— Required work —
In the listing below, a line holding "Rosanna Mollo" and a line holding "dell’associazione C. Fillietroz" mark the range. Retype both exactly, with all lines between them.

(Listed records Opens)

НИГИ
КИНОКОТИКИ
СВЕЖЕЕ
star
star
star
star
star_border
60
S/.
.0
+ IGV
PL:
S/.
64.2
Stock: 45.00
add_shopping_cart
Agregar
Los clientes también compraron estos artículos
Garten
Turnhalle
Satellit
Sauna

(Listed records Closes)
(Listed records Opens)

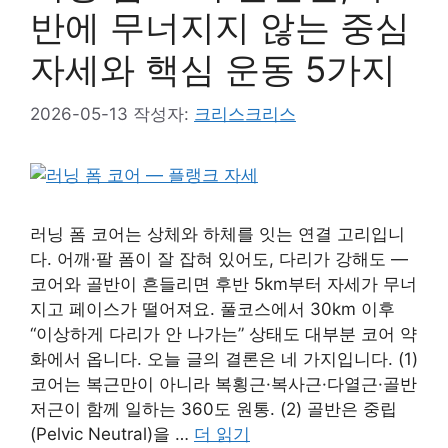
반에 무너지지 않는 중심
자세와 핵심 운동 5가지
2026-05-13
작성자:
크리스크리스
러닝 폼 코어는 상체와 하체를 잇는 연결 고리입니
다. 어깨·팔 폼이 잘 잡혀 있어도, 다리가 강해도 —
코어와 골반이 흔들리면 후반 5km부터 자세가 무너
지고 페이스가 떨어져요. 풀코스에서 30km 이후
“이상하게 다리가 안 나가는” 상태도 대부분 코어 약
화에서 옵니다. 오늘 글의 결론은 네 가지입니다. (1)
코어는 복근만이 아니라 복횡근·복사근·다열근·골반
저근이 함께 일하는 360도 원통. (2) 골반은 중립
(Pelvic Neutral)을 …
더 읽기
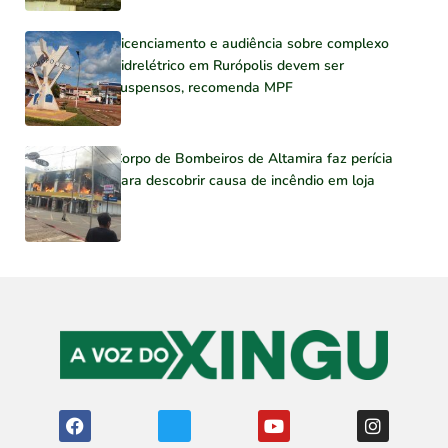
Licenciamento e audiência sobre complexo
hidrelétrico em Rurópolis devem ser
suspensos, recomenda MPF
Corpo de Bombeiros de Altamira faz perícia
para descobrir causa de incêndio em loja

(Listed records Closes)
(Listed records Opens)

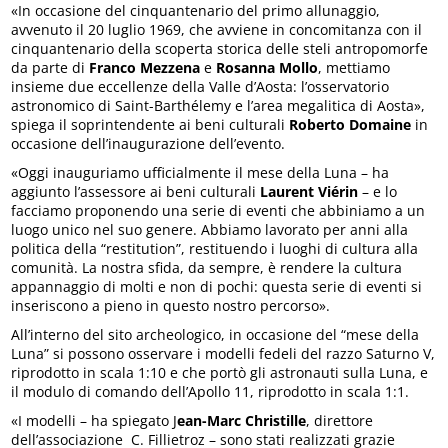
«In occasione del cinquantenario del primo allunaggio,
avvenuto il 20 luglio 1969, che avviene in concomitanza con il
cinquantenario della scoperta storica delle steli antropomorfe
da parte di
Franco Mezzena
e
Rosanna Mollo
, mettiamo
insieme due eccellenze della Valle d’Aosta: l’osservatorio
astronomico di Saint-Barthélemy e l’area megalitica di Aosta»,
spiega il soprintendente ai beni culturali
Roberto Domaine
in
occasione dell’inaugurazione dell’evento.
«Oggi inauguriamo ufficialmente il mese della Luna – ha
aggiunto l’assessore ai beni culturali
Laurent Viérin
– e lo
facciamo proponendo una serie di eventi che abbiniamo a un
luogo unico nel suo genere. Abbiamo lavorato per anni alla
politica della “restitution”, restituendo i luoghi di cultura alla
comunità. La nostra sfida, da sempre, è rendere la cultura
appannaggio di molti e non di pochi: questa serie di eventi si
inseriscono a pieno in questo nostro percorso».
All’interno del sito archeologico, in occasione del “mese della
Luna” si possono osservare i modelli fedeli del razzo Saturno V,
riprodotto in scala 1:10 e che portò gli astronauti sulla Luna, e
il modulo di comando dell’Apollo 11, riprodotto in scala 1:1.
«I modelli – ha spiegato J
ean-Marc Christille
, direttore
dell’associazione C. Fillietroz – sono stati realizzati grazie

(Listed records Closes)

— Exercise answer —
Rosanna Mollo
, mettiamo
insieme due eccellenze della Valle d’Aosta: l’osservatorio
astronomico di Saint-Barthélemy e l’area megalitica di Aosta»,
spiega il soprintendente ai beni culturali
Roberto Domaine
in
occasione dell’inaugurazione dell’evento.
«Oggi inauguriamo ufficialmente il mese della Luna – ha
aggiunto l’assessore ai beni culturali
Laurent Viérin
– e lo
facciamo proponendo una serie di eventi che abbiniamo a un
luogo unico nel suo genere. Abbiamo lavorato per anni alla
politica della “restitution”, restituendo i luoghi di cultura alla
comunità. La nostra sfida, da sempre, è rendere la cultura
appannaggio di molti e non di pochi: questa serie di eventi si
inseriscono a pieno in questo nostro percorso».
All’interno del sito archeologico, in occasione del “mese della
Luna” si possono osservare i modelli fedeli del razzo Saturno V,
riprodotto in scala 1:10 e che portò gli astronauti sulla Luna, e
il modulo di comando dell’Apollo 11, riprodotto in scala 1:1.
«I modelli – ha spiegato J
ean-Marc Christille
, direttore
dell’associazione C. Fillietroz – sono stati realizzati grazie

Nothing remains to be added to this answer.